No futuro, é possível que tenhamos várias clínicas específicas para os viciados digitais. Estudantes que, fora da escola, já gastam tempo inapropriado frente às telas azuis, quando chegam em seus centros formativos, lugares que deveriam servir para um alargamento de mundo, são mergulhados, ainda mais, em ambientes digitais que os algemam a uma dependência que, na verdade, as instituições pedagógicas deveriam combater.

Na verdade, ninguém precisa mais ensinar a uma criança a importância e as formas de acessar o mundo digital. Faça o teste.

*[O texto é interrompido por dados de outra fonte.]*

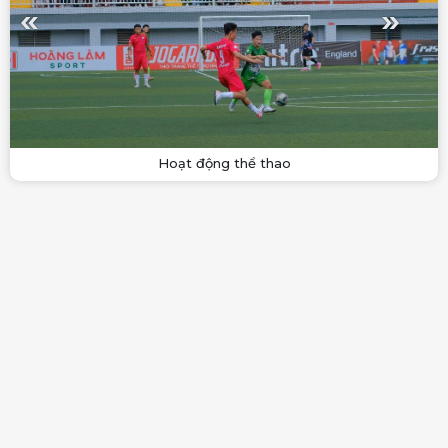
Hoạt động thể thao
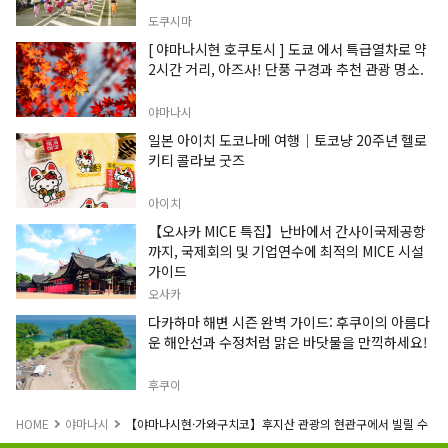
도쿠시마
[ 야마나시현 호쿠토시 ] 도쿄 에서 특급열차로 약
2시간 거리, 아즈사! 단풍 구경과 추천 관광 명소.
야마나시
일본 아이치 도코나메 여행｜토코냥 20주년 헬로
키티 콜라보 굿즈
아이치
【오사카 MICE 특집】난바에서 간사이국제공항
까지, 국제회의 및 기업연수에 최적의 MICE 시설
가이드
오사카
다카하마 해변 시즌 완벽 가이드: 후쿠이의 아름다
운 해안선과 수정처럼 맑은 바닷물을 만끽하세요!
후쿠이
HOME
야마나시
【야마나시현·가와구치코】후지산 관광의 현관구에서 빌릴 수 있는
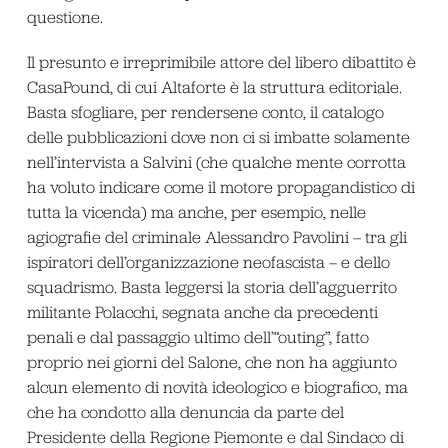
questione.
Il presunto e irreprimibile attore del libero dibattito è
CasaPound, di cui Altaforte è la struttura editoriale.
Basta sfogliare, per rendersene conto, il catalogo
delle pubblicazioni dove non ci si imbatte solamente
nell’intervista a Salvini (che qualche mente corrotta
ha voluto indicare come il motore propagandistico di
tutta la vicenda) ma anche, per esempio, nelle
agiografie del criminale Alessandro Pavolini – tra gli
ispiratori dell’organizzazione neofascista – e dello
squadrismo. Basta leggersi la storia dell’agguerrito
militante Polacchi, segnata anche da precedenti
penali e dal passaggio ultimo dell’“outing”, fatto
proprio nei giorni del Salone, che non ha aggiunto
alcun elemento di novità ideologico e biografico, ma
che ha condotto alla denuncia da parte del
Presidente della Regione Piemonte e dal Sindaco di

Coloque um celular ou tablet na mão de um jovem estudante e percebe se, intuitivamente, ele já não sai por aí, se conectando a tudo e a todos, de joguinhos a vídeos non sense, expostos às dependências das mais variadas formas e às exposições pessoais, tanto de cunho vexatório quanto sexual.

Diante disso, precisamos urgentemente de uma formação digital, mas não aquela praticada pelos agentes das Big Techs. Necessitamos de educadores que proponham a desintoxicação virtual, que auxiliem nossos estudantes a um uso racional e ético e todas as possibilidades positivas que o domínio técnico pode nos oferecer. Um aplicativo não é capaz de mudar uma vida, uma boa aula sim.